Scripted plays for me refer to performances wherein a written play is interpreted and performed by a company of actors and a director.
Improvisational theater for me refers to performances wherein a situation is framed, characters are established, and a story is revealed and shared through the impromptu interplay of the actors and perhaps a moderator / director of some kind.
The parallel of the improvisational aspect is pretty clear -- except for the most railroady of games, there are questions as to which characters will perform significant activities to move the plot along, there is variance in terms of how successful the characters are, and certainly the words and interaction of PCs and NPCs are not scripted. All this is very much in line with improvisational theater, with a little bit to a lot of game mechanics and GM influence to adjudicate or guide the game's flow and progress.
There is, however an aspect of scripted plays. Certainly, railroaded plotlines may be seen as scripts. The classic modules where room descriptions were meant to be read out verbatim can be seen as scripts. Perhaps even the rules and game mechanics can be seen (if squinting and downing some alcohol) as script-ish in that it limits what a player's PC can do -- unlike most improvisational rulesets that encourage a "yes, but--" or "yes, and--" approach to things. Rules and Game Mechanics serve to negate or narrow elements of the performance that would otherwise be totally up to the performers to include or not.
RPGs -- Not Theater
And yet there are differences. In theater, the audience is really the, er, audience. The people watching are the targets of the performance, not the actors themselves.
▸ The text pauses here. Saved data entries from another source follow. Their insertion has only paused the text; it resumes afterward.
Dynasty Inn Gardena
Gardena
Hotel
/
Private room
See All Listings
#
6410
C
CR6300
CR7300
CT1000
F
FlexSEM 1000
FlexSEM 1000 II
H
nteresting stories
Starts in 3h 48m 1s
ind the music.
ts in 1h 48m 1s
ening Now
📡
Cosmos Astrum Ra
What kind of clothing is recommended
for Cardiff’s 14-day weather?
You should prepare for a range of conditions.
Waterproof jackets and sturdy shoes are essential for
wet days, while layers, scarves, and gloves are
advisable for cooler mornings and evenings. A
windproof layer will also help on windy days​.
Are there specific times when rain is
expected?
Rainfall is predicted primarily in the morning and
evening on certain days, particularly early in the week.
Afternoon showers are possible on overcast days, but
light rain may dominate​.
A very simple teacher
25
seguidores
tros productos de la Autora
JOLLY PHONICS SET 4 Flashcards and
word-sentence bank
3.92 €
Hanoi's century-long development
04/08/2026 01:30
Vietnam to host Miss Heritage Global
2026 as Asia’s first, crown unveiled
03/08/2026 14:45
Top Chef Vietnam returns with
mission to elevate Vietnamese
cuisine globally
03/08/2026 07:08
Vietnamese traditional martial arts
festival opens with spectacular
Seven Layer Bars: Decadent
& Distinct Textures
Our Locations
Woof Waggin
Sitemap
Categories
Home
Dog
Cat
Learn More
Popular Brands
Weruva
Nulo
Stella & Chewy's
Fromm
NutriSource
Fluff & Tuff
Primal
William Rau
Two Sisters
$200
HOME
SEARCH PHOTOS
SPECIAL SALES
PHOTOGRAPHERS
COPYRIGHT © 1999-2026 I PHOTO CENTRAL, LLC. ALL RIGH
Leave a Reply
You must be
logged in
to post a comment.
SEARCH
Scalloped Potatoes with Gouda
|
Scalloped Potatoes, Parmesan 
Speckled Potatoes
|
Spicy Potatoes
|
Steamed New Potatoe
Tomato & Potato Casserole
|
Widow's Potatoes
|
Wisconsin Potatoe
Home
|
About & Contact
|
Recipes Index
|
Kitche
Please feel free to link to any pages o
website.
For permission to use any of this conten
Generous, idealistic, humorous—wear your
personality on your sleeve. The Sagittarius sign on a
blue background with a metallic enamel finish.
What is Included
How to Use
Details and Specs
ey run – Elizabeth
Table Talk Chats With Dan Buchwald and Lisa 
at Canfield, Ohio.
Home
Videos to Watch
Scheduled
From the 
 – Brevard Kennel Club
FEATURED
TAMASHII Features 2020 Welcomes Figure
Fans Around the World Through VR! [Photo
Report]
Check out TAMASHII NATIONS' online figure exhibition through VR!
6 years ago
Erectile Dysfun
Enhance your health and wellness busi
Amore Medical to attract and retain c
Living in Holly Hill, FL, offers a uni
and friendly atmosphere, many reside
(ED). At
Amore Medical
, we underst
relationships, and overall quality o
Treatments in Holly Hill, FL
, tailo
The GM doesn't merely adjudicate or guide, he/she often plays the role(s) of other characters that the actors encounter.
Elements of the story aren't revealed as exposition from the PCs, unless the GM decides he must do the heavy lifting of a one-human Greek Chorus.
And, depending on the game chosen, there are rules that determine how successful physical, mental, emotional, psychic, and spiritual conflicts are resolved -- things that would be invisible to the audience (especially those who don't understand the game rules or setting). In plays and stories, deserving a success or failure is often up to story logic (good or bad), while in many RPGs, there are game mechanics to regulate said triumphs and tragedies.